# Calcium Magnesium questions



## consettbay2003 (Mar 11, 2007)

As I am unable to locate a source for MSU fertilizer in the U.K. I would like some information on supplementing my regular fertilizer with these two elements. From what I have read it seems to be the concensus not to mix calcium nitrate and magnesium sulfate together as this will cause a precipitation of calcium sulfate to occur. I have mixed 1/2 tsp calcium nitrate and 1/2 tsp magnesium sulfate in one gallon of RO water and see no evidence of a precipitate forming. 

Comments are welcomed.


----------



## likespaphs (Mar 11, 2007)

i can't remember what it is but there is a ratio at which calcium and magnesium should be used as they can be antagonistic.
you could look around for a fertilizer at a plant seller which would be labeled 'cal-mag' or something similar...


----------



## gonewild (Mar 11, 2007)

You won't see precipitates until you mix stronger concentrations. At concentrations that you would apply directly to your plants you won't have a problem. If you try to mix a concentrated solution to use with a fertilizer injector then you may have the problem.


----------



## consettbay2003 (Mar 11, 2007)

I checked the Antec website and they seem to think 30-50 ppm calcium and 20-30 ppm magnesium is adequate for paphs., so it looks like a ration of 2 calcium nitrate: 1 magnesium sulfate would be acceptable.


----------



## gonewild (Mar 11, 2007)

You can make your own MSU fertilizer, just follow the recipe on the label to get thge ratio of nutrients correct:

Total Nitrogen……………………………….….13%
12.5% Nitrate Nitrogen
0.7% Ammoniacal Nitrogen
Available Phosphate (P2O3)…………………..….3%
Potash (K2O)……………………………………15%
Calcium…………………………………..…….8.0%
Magnesium………………………………..……2.0%
Iron (Fe)……………………………………...0.177%
Manganese (Mn)…………………………..…0.088%
Zinc (Zn)…………………………………..…0.041%
Copper (Cu)……………………………….…0.044%
Boron (B)………………………………….…0.018%
Molybdenum (Mo)…………………………..0.018%


----------



## consettbay2003 (Mar 11, 2007)

excuse me Remind me to send you a batch of my home made cookies, so you can see how good I am with a recipe! I was one of the nerds in the back row of the chemistry class.


----------



## gonewild (Mar 11, 2007)

consettbay2003 said:


> excuse me Remind me to send you a batch of my home made cookies, so you can see how good I am with a recipe! I was one of the nerds in the back row of the chemistry class.



:rollhappy: 

I thought nerds were the ones who did well in class?
How is your math?

On the MSU fertilizer analysis you can see the calcium to magnesium ratio is 4:1. Bob at Antec stated that he feels it should be higher in magnesium for paphs and phrags.
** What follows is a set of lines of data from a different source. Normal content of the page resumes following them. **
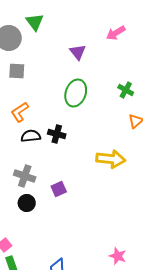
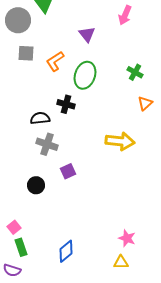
pink arrow: (116, 33) -> (125, 15), turned -36
orange L-shape: (20, 112) -> (55, 61), moved
black cross: (57, 134) -> (66, 104), moved
gray cross: (25, 176) -> (47, 144), moved

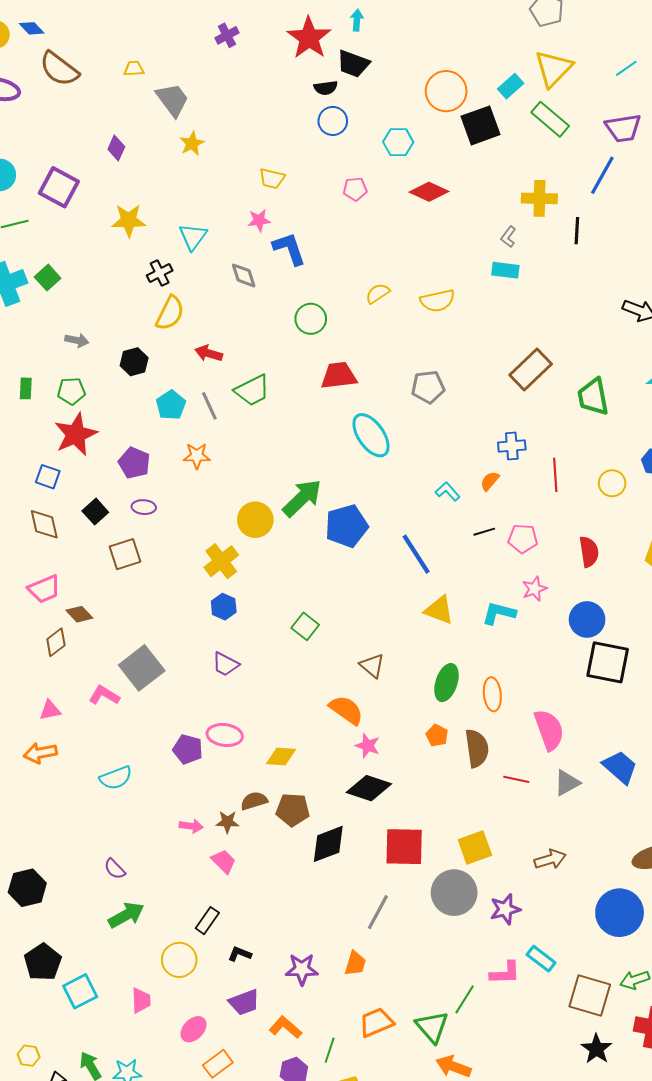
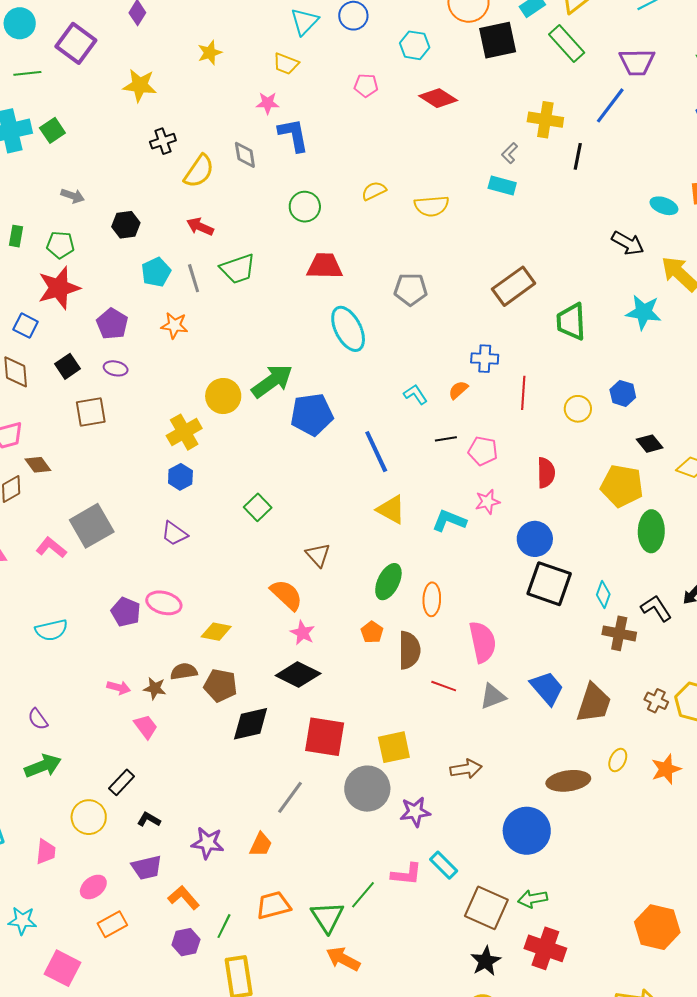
yellow star: (192, 144) -> (210, 53), moved
cyan triangle: (193, 237) -> (304, 22), moved
yellow semicircle: (170, 313) -> (199, 171), moved

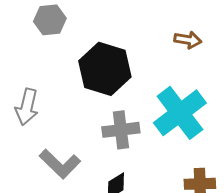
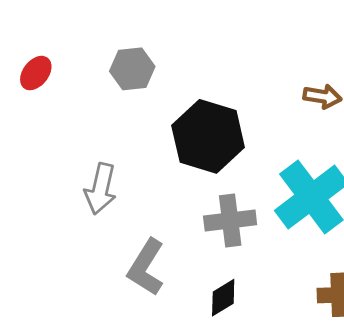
gray L-shape: (60, 164) -> (146, 267), turned 78

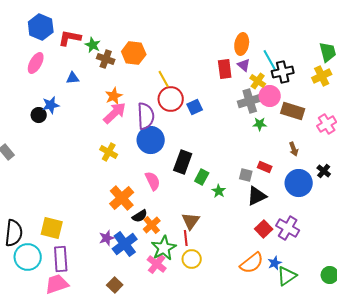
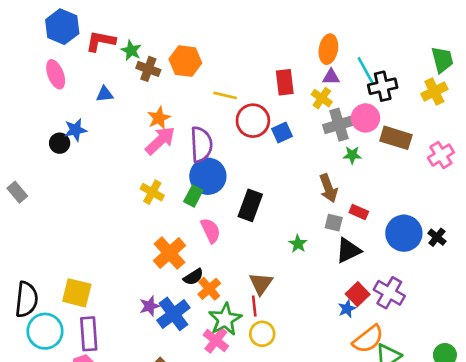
pink ellipse: (36, 63) -> (56, 74), turned -50
purple triangle: (244, 65) -> (331, 77), turned -40
red rectangle: (225, 69) -> (285, 82), moved
yellow line: (164, 79) -> (225, 95), turned -48
yellow cross: (258, 81) -> (322, 98), moved
red circle: (171, 99) -> (253, 121), moved
blue square: (195, 107) -> (282, 133), moved
brown arrow: (294, 149) -> (328, 188), moved, size x1.5
black cross: (324, 171) -> (437, 237), moved
green rectangle: (202, 177) -> (193, 196), moved
orange semicircle: (252, 263) -> (368, 339), moved
blue star: (275, 263) -> (347, 309), moved

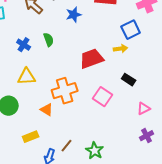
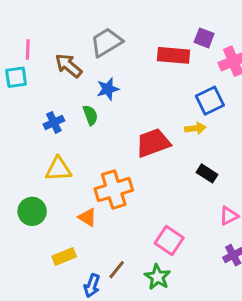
blue star: (74, 15) -> (108, 89), moved
blue cross: (24, 45) -> (54, 122), turned 32
pink square: (103, 97) -> (169, 241), moved

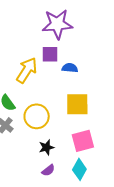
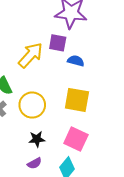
pink square: (83, 141) -> (76, 139), turned 30

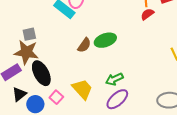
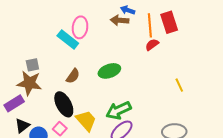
brown semicircle: (84, 45) -> (73, 76), moved
black ellipse: (41, 73) -> (64, 104), moved
green arrow: (114, 79) -> (119, 110), size x1.4

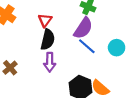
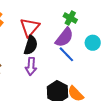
red triangle: (45, 20) -> (30, 27), size x1.5
cyan circle: (117, 48) -> (93, 43), moved

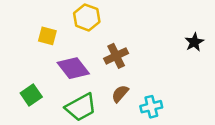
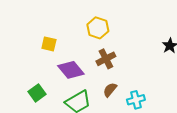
yellow hexagon: (87, 17) -> (98, 28), moved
Don't forget when you calculate how much to add to your fertilizer you need to base it on the % of the nutrient and not the volume. 4:1 does not mean 4 spoons of Calcium nitrate with one spoon of Magnesium sulfate.


----------



## IdahoOrchid (Mar 11, 2007)

Is calcium nitrate a source of calcium, nitrogen or both?


----------



## consettbay2003 (Mar 11, 2007)

It's a source of both calcium and nitrogen (nitrate form)

I am planning on using 1 tsp Calcium Nitrate to 1/4 teaspoon Magnesium Sulphate as an feeding in between regular fertilizing. My regular fertilizer contains 2% MgSO4 but no calcium.


----------



## Hien (Mar 11, 2007)

I am kind of lazy to do too much mixing & measuring, Can I just use the dolomite lime from garden center?
(since they list both calcium and magnesium as components of the dolomite lime)


----------



## Rick (Mar 13, 2007)

gonewild said:


> You won't see precipitates until you mix stronger concentrations. At concentrations that you would apply directly to your plants you won't have a problem. If you try to mix a concentrated solution to use with a fertilizer injector then you may have the problem.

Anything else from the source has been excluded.